Judge Expresses Skepticism On Merits Of ATP-Hamburg Case
By Daniel Kaplan, Staff Writer, SportsBusiness Journal
Judge Expresses Skepticism Regarding Merits Of ATP-Hamburg Case
The judge overseeing the ATP antitrust trial yesterday expressed great skepticism regarding the merits of the case, and said he came close to striking the testimony of the plaintiff's key economic witness, which he said would have all but ended the trial. The eight-person jury is meeting for the first time today to deliberate on what is now a 12-day-old trial. The organizers of the Hamburg, Germany, event are suing the ATP for planning to demote the event as part of the circuit's new calendar format.

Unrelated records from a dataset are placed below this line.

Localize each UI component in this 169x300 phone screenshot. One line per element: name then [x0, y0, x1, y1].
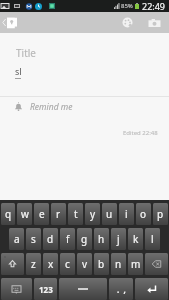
staticText: c — [65, 257, 70, 271]
button[interactable]: b — [94, 253, 109, 275]
button[interactable]: Punctuation — [109, 278, 133, 300]
staticText: p — [157, 207, 164, 221]
staticText: sl — [15, 65, 22, 77]
button[interactable]: e — [34, 203, 49, 225]
button[interactable]: o — [136, 203, 151, 225]
staticText: z — [31, 257, 36, 271]
staticText: n — [115, 257, 122, 271]
button[interactable]: d — [43, 228, 58, 250]
button[interactable]: z — [26, 253, 41, 275]
button[interactable]: Space — [59, 278, 107, 300]
button[interactable]: h — [94, 228, 109, 250]
button[interactable]: p — [153, 203, 168, 225]
button[interactable]: n — [111, 253, 126, 275]
staticText: 85% — [121, 2, 133, 10]
staticText: m — [131, 257, 141, 271]
button[interactable]: l — [145, 228, 160, 250]
staticText: s — [31, 232, 36, 246]
button[interactable]: k — [128, 228, 143, 250]
staticText: w — [21, 207, 29, 221]
staticText: d — [47, 232, 54, 246]
button[interactable]: Navigate up — [0, 12, 22, 33]
staticText: b — [98, 257, 105, 271]
button[interactable]: w — [17, 203, 32, 225]
staticText: e — [39, 207, 45, 221]
staticText: v — [82, 257, 88, 271]
button[interactable]: Numbers — [34, 278, 57, 300]
button[interactable]: m — [128, 253, 143, 275]
button[interactable]: q — [1, 203, 15, 225]
button[interactable]: g — [77, 228, 92, 250]
staticText: j — [117, 232, 120, 246]
button[interactable]: a — [9, 228, 24, 250]
button[interactable]: Shift — [1, 253, 24, 275]
staticText: g — [81, 232, 88, 246]
button[interactable]: u — [102, 203, 117, 225]
staticText: a — [14, 232, 20, 246]
button[interactable]: v — [77, 253, 92, 275]
staticText: k — [133, 232, 139, 246]
button[interactable]: t — [68, 203, 83, 225]
button[interactable]: r — [51, 203, 66, 225]
button[interactable]: Emoji — [1, 278, 32, 300]
staticText: q — [5, 207, 12, 221]
staticText: o — [140, 207, 147, 221]
staticText: y — [90, 207, 96, 221]
button[interactable]: Remind me — [0, 97, 169, 116]
button[interactable]: Change color — [114, 12, 140, 33]
button[interactable]: s — [26, 228, 41, 250]
staticText: 22:49 — [142, 0, 166, 12]
button[interactable]: x — [43, 253, 58, 275]
staticText: i — [125, 207, 128, 221]
staticText: Remind me — [30, 101, 73, 113]
button[interactable]: c — [60, 253, 75, 275]
staticText: f — [66, 232, 70, 246]
staticText: r — [56, 207, 61, 221]
staticText: . , — [117, 284, 126, 295]
button[interactable]: y — [85, 203, 100, 225]
staticText: u — [106, 207, 113, 221]
staticText: l — [151, 232, 154, 246]
staticText: t — [74, 207, 78, 221]
staticText: Title — [16, 46, 36, 60]
button[interactable]: Enter — [135, 278, 168, 300]
staticText: Edited 22:48 — [123, 129, 158, 137]
staticText: 123 — [39, 284, 53, 295]
button[interactable]: Add image — [140, 12, 168, 33]
button[interactable]: j — [111, 228, 126, 250]
staticText: h — [98, 232, 105, 246]
button[interactable]: Backspace — [145, 253, 168, 275]
button[interactable]: f — [60, 228, 75, 250]
button[interactable]: i — [119, 203, 134, 225]
staticText: x — [48, 257, 54, 271]
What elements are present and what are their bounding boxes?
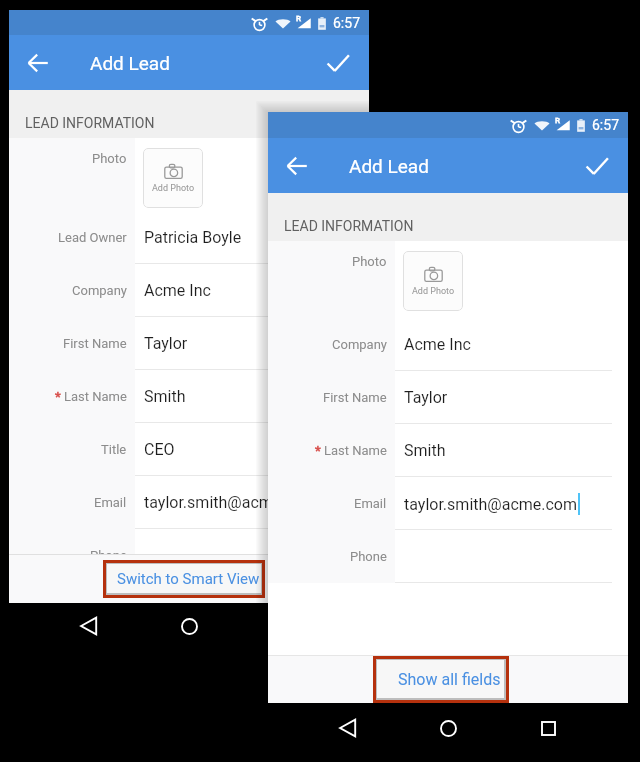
staticText: Phone bbox=[90, 548, 127, 563]
staticText: First Name bbox=[323, 390, 387, 405]
button[interactable]: Navigate up bbox=[15, 40, 61, 86]
staticText: Taylor bbox=[404, 388, 448, 407]
staticText: LEAD INFORMATION bbox=[284, 218, 414, 234]
staticText: Add Lead bbox=[349, 155, 429, 177]
staticText: Smith bbox=[404, 441, 446, 460]
button[interactable]: Switch to Smart View bbox=[106, 563, 263, 595]
button[interactable]: Company bbox=[9, 264, 369, 317]
button[interactable]: Phone bbox=[268, 530, 628, 583]
button[interactable]: Email bbox=[268, 477, 628, 530]
staticText: Add Photo bbox=[412, 286, 455, 297]
button[interactable]: Lead Owner bbox=[9, 211, 369, 264]
button[interactable]: Home bbox=[169, 606, 209, 646]
staticText: * bbox=[55, 389, 61, 404]
staticText: Photo bbox=[352, 254, 387, 269]
staticText: LEAD INFORMATION bbox=[25, 115, 155, 131]
button[interactable]: Title bbox=[9, 423, 369, 476]
staticText: taylor.smith@acme.com bbox=[144, 493, 318, 512]
button[interactable]: Recent apps bbox=[528, 708, 568, 748]
staticText: Photo bbox=[92, 151, 127, 166]
staticText: Acme Inc bbox=[404, 335, 471, 354]
button[interactable]: Show all fields bbox=[376, 659, 506, 700]
button[interactable]: Save bbox=[574, 143, 620, 189]
staticText: 6:57 bbox=[333, 15, 360, 31]
staticText: Email bbox=[94, 495, 127, 510]
button[interactable]: Navigate up bbox=[274, 143, 320, 189]
staticText: Email bbox=[354, 496, 387, 511]
button[interactable]: * bbox=[268, 424, 628, 477]
staticText: Acme Inc bbox=[144, 281, 211, 300]
staticText: Last Name bbox=[64, 389, 127, 404]
staticText: Patricia Boyle bbox=[144, 228, 242, 247]
staticText: Last Name bbox=[324, 443, 387, 458]
staticText: Add Photo bbox=[152, 183, 195, 194]
button[interactable]: First Name bbox=[9, 317, 369, 370]
staticText: First Name bbox=[63, 336, 127, 351]
staticText: Company bbox=[72, 283, 127, 298]
button[interactable]: Save bbox=[315, 40, 361, 86]
button[interactable]: Add Photo bbox=[403, 251, 463, 311]
staticText: Show all fields bbox=[398, 670, 501, 689]
staticText: Lead Owner bbox=[58, 230, 127, 245]
button[interactable]: First Name bbox=[268, 371, 628, 424]
staticText: * bbox=[315, 443, 321, 458]
button[interactable]: * bbox=[9, 370, 369, 423]
staticText: Smith bbox=[144, 387, 186, 406]
staticText: Company bbox=[332, 337, 387, 352]
staticText: Add Lead bbox=[90, 52, 170, 74]
staticText: Switch to Smart View bbox=[117, 570, 260, 588]
button[interactable]: Email bbox=[9, 476, 369, 529]
button[interactable]: Home bbox=[428, 708, 468, 748]
staticText: taylor.smith@acme.com bbox=[404, 495, 578, 514]
staticText: Title bbox=[101, 442, 127, 457]
button[interactable]: Phone bbox=[9, 529, 369, 582]
staticText: Phone bbox=[350, 549, 387, 564]
button[interactable]: Back bbox=[328, 708, 368, 748]
button[interactable]: Company bbox=[268, 318, 628, 371]
button[interactable]: Add Photo bbox=[143, 148, 203, 208]
staticText: 6:57 bbox=[592, 117, 619, 133]
staticText: Taylor bbox=[144, 334, 188, 353]
button[interactable]: Back bbox=[69, 606, 109, 646]
staticText: R bbox=[555, 116, 560, 125]
staticText: R bbox=[296, 14, 301, 23]
staticText: CEO bbox=[144, 440, 175, 459]
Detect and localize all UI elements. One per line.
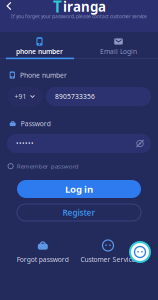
staticText: Remember password <box>17 162 79 170</box>
staticText: T <box>53 0 62 17</box>
button[interactable]: Customer Service <box>80 240 136 264</box>
staticText: Register <box>62 207 96 218</box>
staticText: Phone number <box>20 70 67 80</box>
staticText: Customer Service <box>80 255 136 264</box>
button[interactable]: Back <box>2 0 16 13</box>
button[interactable]: phone number <box>0 32 79 59</box>
staticText: iranga <box>63 0 106 16</box>
button[interactable]: Register <box>17 204 141 221</box>
button[interactable]: Remember password <box>8 162 79 170</box>
button[interactable]: Log in <box>17 180 141 198</box>
button[interactable]: Show password <box>136 140 151 148</box>
button[interactable]: Email Login <box>79 32 158 59</box>
staticText: Email Login <box>100 47 137 56</box>
staticText: Forgot password <box>17 255 69 264</box>
staticText: Password <box>21 119 51 128</box>
staticText: phone number <box>16 47 63 56</box>
button[interactable]: Forgot password <box>17 240 69 264</box>
button[interactable]: Customer service <box>128 240 152 264</box>
button[interactable]: +91 <box>7 87 42 106</box>
staticText: If you forget your password, please cont… <box>11 13 147 20</box>
staticText: 8905733356 <box>55 92 95 101</box>
staticText: •••••• <box>16 139 34 148</box>
staticText: +91 <box>14 92 26 101</box>
staticText: Log in <box>65 182 93 196</box>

In striking all but the core antitrust charge from Hamburg's case yesterday morning, U.S. District Court Judge Gregory Sleet told counsel before the jury entered the room, "The plaintiffs describe the alleged violations in this case as classic per se [antitrust] violations. In this Court's judgment, that label does not fit so neatly as they would like. The complexity of these particular arrangements, the peculiar industry of sports, and the ambiguity of the bounds of the relevant market, all counsel against treating the business practices in dispute here as per se violations of antitrust law." Only if top-tier professional tennis is considered separate and alone from the rest of the sports and spectator universe could there be perhaps a violation, Sleet said.
And he said he had thought long and hard about striking the testimony of Andrew Zimbalist, the plaintiff's key economic witness who brought an outline of his questions to the stand, which violated court protocol. Instead, Judge Sleet instructed the jury that they could take into account this breach in determining Zimbalist's credibility.
HIGHLIGHTS FROM CLOSING ARGUMENTS: Meanwhile, the two sides offered their closing arguments, with Hamburg's lawyer, Rob MacGill, describing the case as not a classic antitrust one because the consumers were tournaments, and not fans. The Hamburg argument is that the ATP has monopolized the use of players, and the consumers of those players, tournaments, have a right to sue. MacGill argued the ATP is not a league, but 63 separate tournaments that compete against one another. Defense lawyer Brad Ruskin countered that what Hamburg alleges is simply how any league or circuit operates, and that the ATP events work together on many levels. He also took a swipe at the plaintiffs, noting that several German Tennis Federation officials, and one from the Qatar Tennis Federation, which owns 25% of the Hamburg event, left the court after their testimony was done. By contrast, the ATP officials stayed through until the end. However, after the plaintiffs objected, the judge instructed the jury to disregard this part of Ruskin's closing argument. Ruskin blasted Hamburg for having a sense of entitlement when he argued other events were more worthy of the top-tier status, by the basis of attendance, TV ratings and geographic location. In fact, he called Hamburg's argument that the ATP had conspired to move tournaments around in an effort to demote the German stop as an example of the event's self-inflated thinking that it was at the center of the ATP's strategy.